Seguindo este caminho, cabe dizer que o ambiente intelectual do país se transforma no início da década de 1930 com a instauração da Segunda República Espanhola gerando conflitos para o exilado Fidelino de Figueiredo. Ainda em 1927, porém, sua relação com os escritores da chamada geração espanhola de 1927., inclinados aos estudos da cultura portuguesa, se aprofunda ampliando sua aproximação com o país e as influências espanholas em sua obra, principalmente a partir do pensamento de José Ortega y Gasset. Exemplo dessa produtividade intelectual é o conjunto de ensaios intitulado Critica do exílio publicado assim que Figueiredo retornou a Portugal. Em nota explicativa do volume, o autor esclarece o contexto em que os ensaios foram escritos e destaca a necessidade de durante a experiência que viveu

―esquecer muito e aprender alguma coisa‖. Diz, ao mesmo tempo, que os amigos do jornalismo, das letras e das universidades e academias fizeram do seu - exílio um tesouro de recordações (FIGUEIREDO). 1930 nota de aberturas).

Embora tenha se tornado um período de aprendizado e dedicação profissional, o exílio, evidentemente, não deixou de ser uma experiência geradora de melancolia e frustração. Um momento de afastamento, de ruptura, de medo do presente e do porvir, de perda de posição profissional... Assim, Fidelino de Figueiredo testemunhou o lado cruel da expatriação reconhecendo-a como um crime político, pois retira de uma vida seu significado, o sentido que a ambiência política, profissional e, ao mesmo tempo, pessoal e familiar lhe conferem. Retira-lhe a satisfação de ―viver na pátria entre amigos‖, apontada por Altamira anos depois quando do seu próprio exílio em 1944. Em suas palavras, no livro Notas para um idearium português, afirma: ―[...] roubar a alguém a pátria é talvez o maior crime da malevolência política, porque é desenquadrar uma vida da moldura social que lhe dá significado e finalidade, é demolir toda a arquitetura de uma vida‖ (FIGUEIREDO, 1929: 221).

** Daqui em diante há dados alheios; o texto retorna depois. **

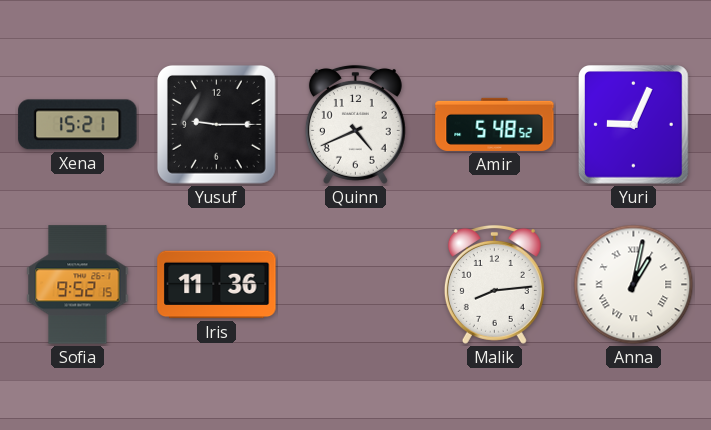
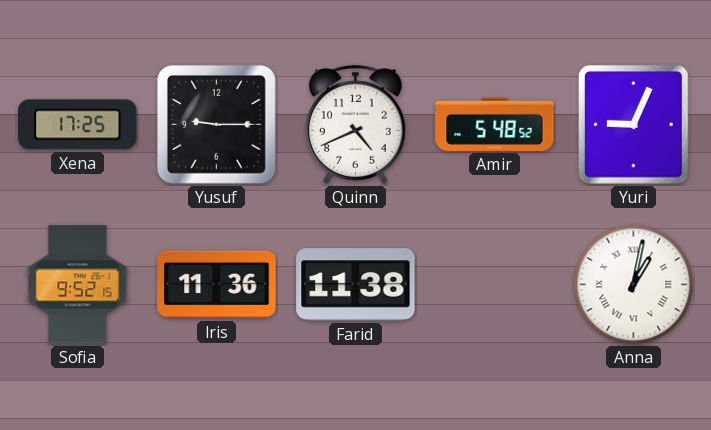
Xena: 15:21 -> 17:25
Farid: none -> 11:38
Malik: 8:14 -> none
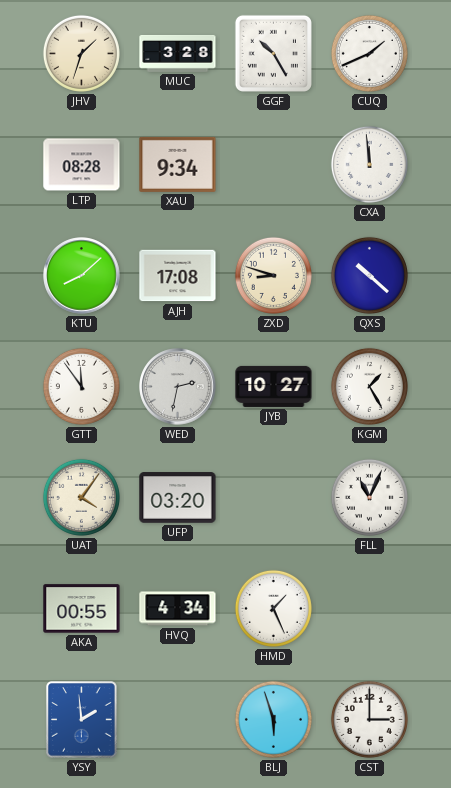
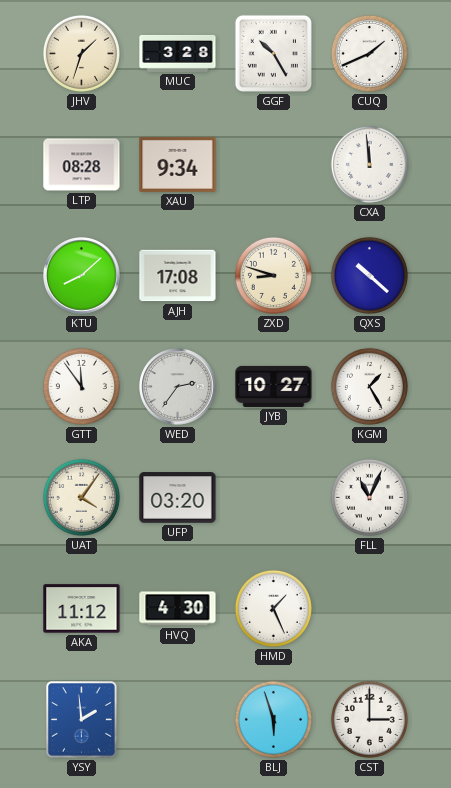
WED: 2:32 -> 2:36
AKA: 00:55 -> 11:12
HVQ: 4:34 -> 4:30
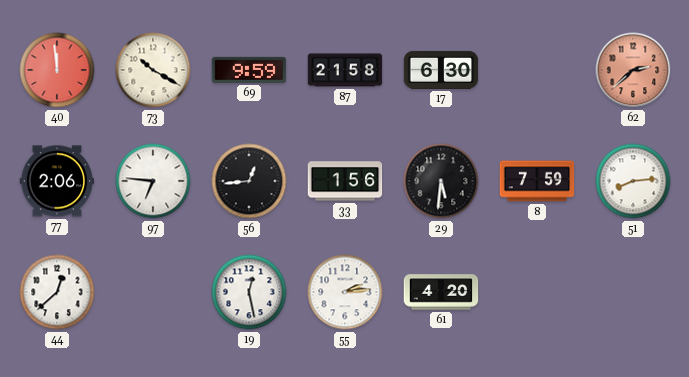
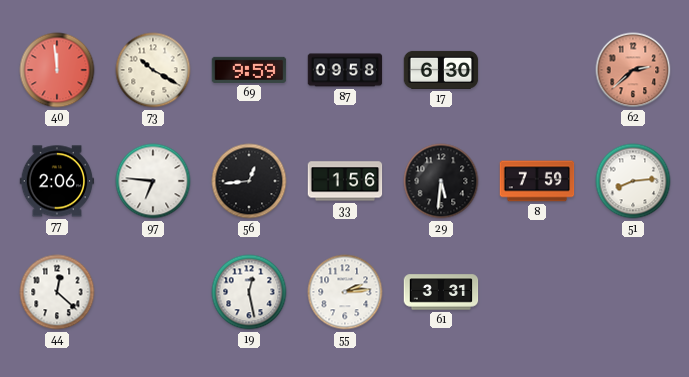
87: 21:58 -> 09:58
44: 12:38 -> 12:22
61: 4:20 -> 3:31
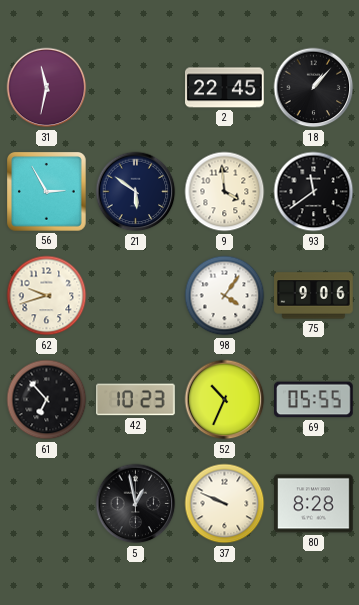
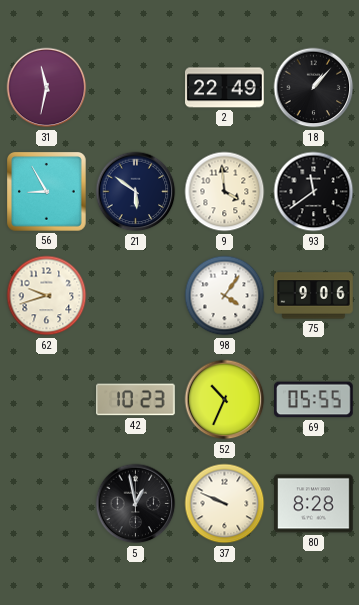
2: 22:45 -> 22:49
56: 2:55 -> 8:55
61: 6:53 -> none
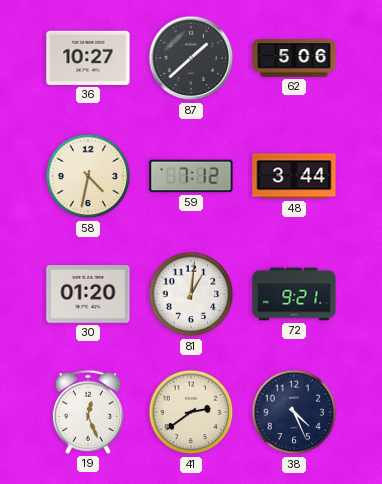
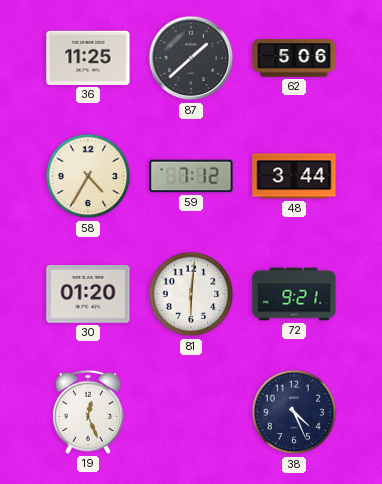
36: 10:27 -> 11:25
58: 4:32 -> 4:35
81: 1:01 -> 6:01
41: 2:39 -> none
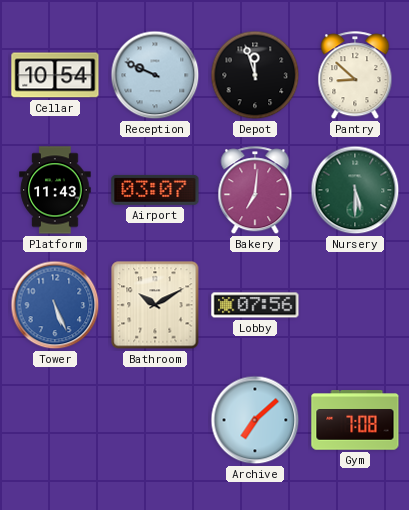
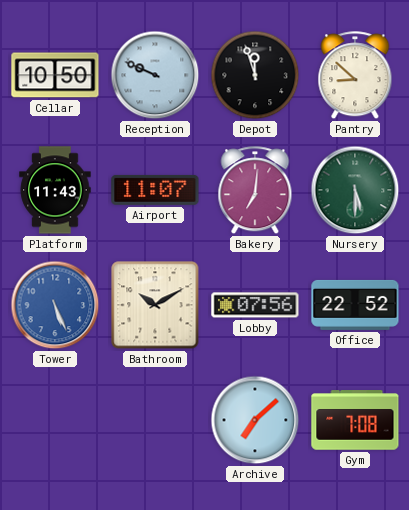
Cellar: 10:54 -> 10:50
Airport: 03:07 -> 11:07
Office: none -> 22:52
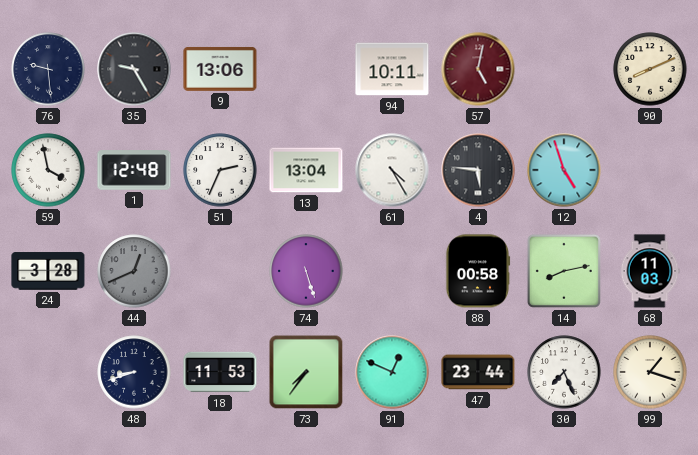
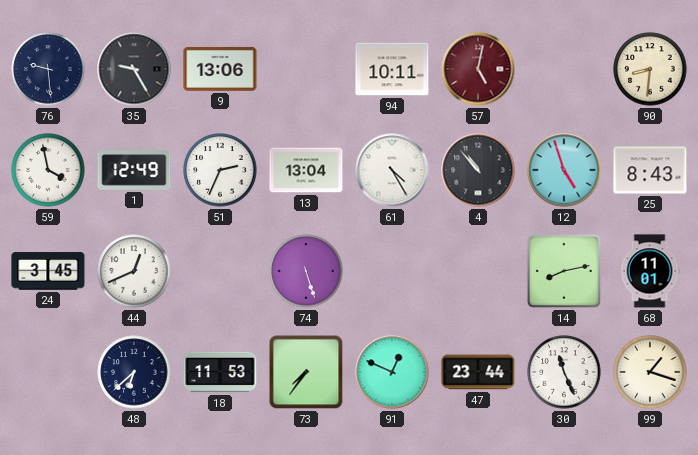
90: 8:11 -> 8:31
1: 12:48 -> 12:49
4: 5:46 -> 10:53
25: none -> 8:43
24: 3:28 -> 3:45
44 dial: grey -> white
88: 00:58 -> none
68: 11:03 -> 11:01
48: 8:42 -> 6:38
30: 7:26 -> 11:26
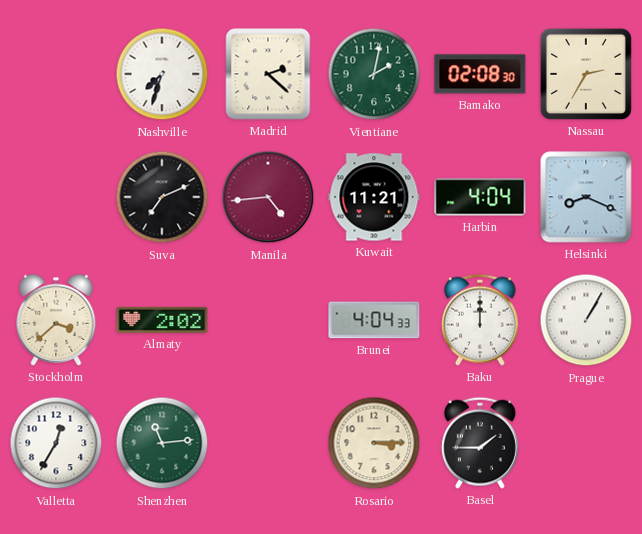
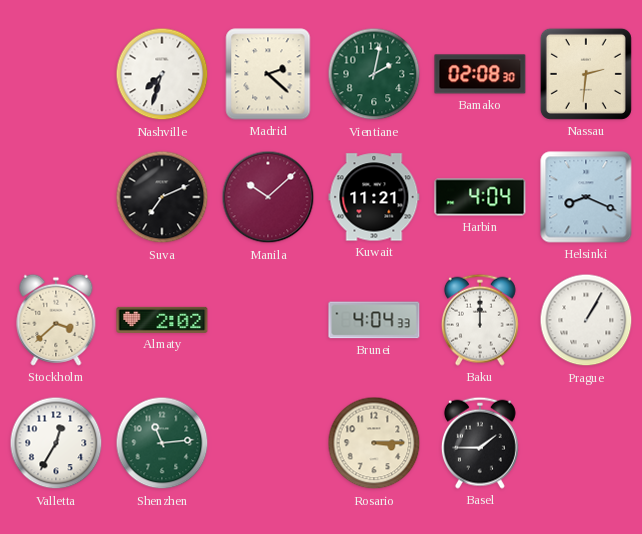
Nassau: 2:35 -> 2:31
Manila: 4:44 -> 10:08
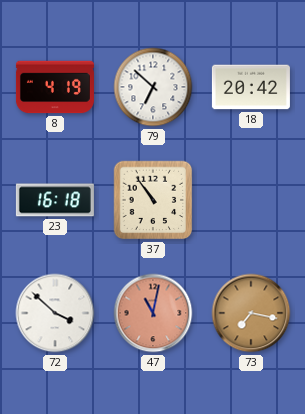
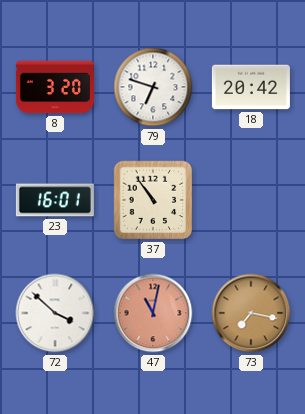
8: 4:19 -> 3:20
79: 6:52 -> 6:48
23: 16:18 -> 16:01
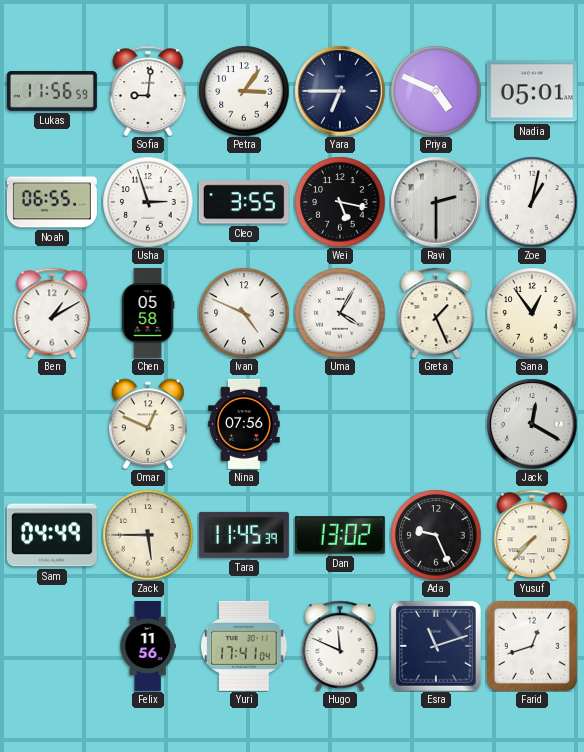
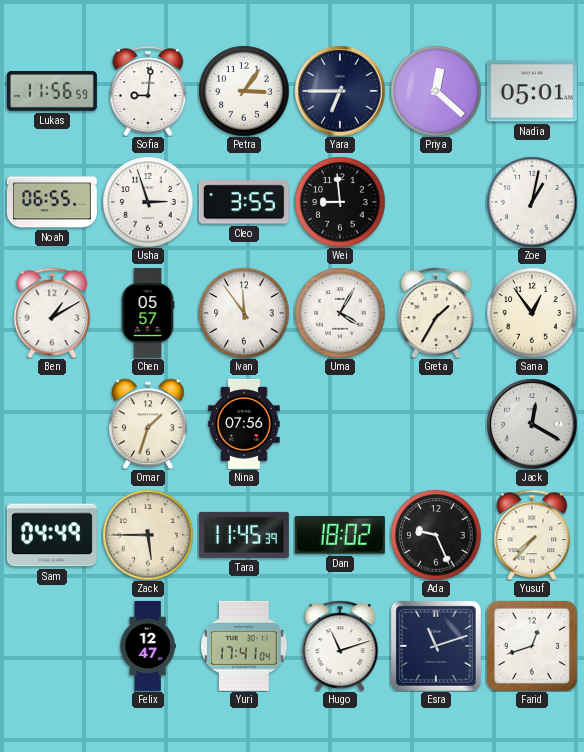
Priya: 4:49 -> 12:22
Wei: 5:17 -> 8:59
Ravi: 2:30 -> none
Chen: 05:58 -> 05:57
Ivan: 4:49 -> 11:54
Greta: 1:26 -> 1:35
Omar: 12:49 -> 1:33
Dan: 13:02 -> 18:02
Felix: 11:56 -> 12:47
Hugo: 11:49 -> 11:12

A decepção e o ressentimento não estiveram presentes apenas em exilados, mas em muitos que, como já sugerimos, se decepcionaram com a República tal como se

apresentou com o passar dos anos e com as ditaduras franquista e salazarista. O exílio pode, portanto, ser entendido como uma experiência ampla vinculada ao sentimento e ao posicionamento político e ideológico e não apenas ao deslocamento geográfico. Muitos, mesmo não saindo de seus países, se sentiram como tais a partir do momento em que foram presos e censurados pela República que antes defenderam. A decepção republicana marcou a geração de Figueiredo e Altamira e atingiu toda a Península Ibérica. Contudo, antes da proclamação da República espanhola em 1931, as medidas autoritárias da ditadura de Primo de Rivera (1923 a 1930). não atingiram a produção intelectual de Figueiredo no país quando lá esteve entre 1927 e 1929. No início também não atingiram os intelectuais espanhóis. Cabe destacar que aqueles oriundos do regeneracionismo e da geração de 1898 não viram com maus olhos a ascensão de um ditador militar. Somente com o passar do tempo e o fechamento de periódicos e a censura às Universidades de Madrid e Barcelona é que muitos deles, como Miguel de Unamuno, foram duramente perseguidos e tiveram que se exilar. Não foi o caso de Altamira que somente o fez com a guerra civil, mas a partir daí se tornou mais difícil circular suas ideias pelos meios políticos e intelectuais.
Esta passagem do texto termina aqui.